*** Opening SUPPLIED MATERIAL ***

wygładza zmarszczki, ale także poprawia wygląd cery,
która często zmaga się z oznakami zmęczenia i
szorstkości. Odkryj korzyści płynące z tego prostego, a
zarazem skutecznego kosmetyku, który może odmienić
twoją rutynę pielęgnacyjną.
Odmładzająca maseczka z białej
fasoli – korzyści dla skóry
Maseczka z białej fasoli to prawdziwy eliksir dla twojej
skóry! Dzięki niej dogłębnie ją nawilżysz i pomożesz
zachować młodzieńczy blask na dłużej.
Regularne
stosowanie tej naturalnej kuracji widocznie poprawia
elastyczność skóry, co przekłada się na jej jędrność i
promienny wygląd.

*** Closing SUPPLIED MATERIAL ***

__THE TASK__: Repeat the whole of the data verbatim, as it reads above.

__YOUR RESPONSE__:
wygładza zmarszczki, ale także poprawia wygląd cery,
która często zmaga się z oznakami zmęczenia i
szorstkości. Odkryj korzyści płynące z tego prostego, a
zarazem skutecznego kosmetyku, który może odmienić
twoją rutynę pielęgnacyjną.
Odmładzająca maseczka z białej
fasoli – korzyści dla skóry
Maseczka z białej fasoli to prawdziwy eliksir dla twojej
skóry! Dzięki niej dogłębnie ją nawilżysz i pomożesz
zachować młodzieńczy blask na dłużej.
Regularne
stosowanie tej naturalnej kuracji widocznie poprawia
elastyczność skóry, co przekłada się na jej jędrność i
promienny wygląd.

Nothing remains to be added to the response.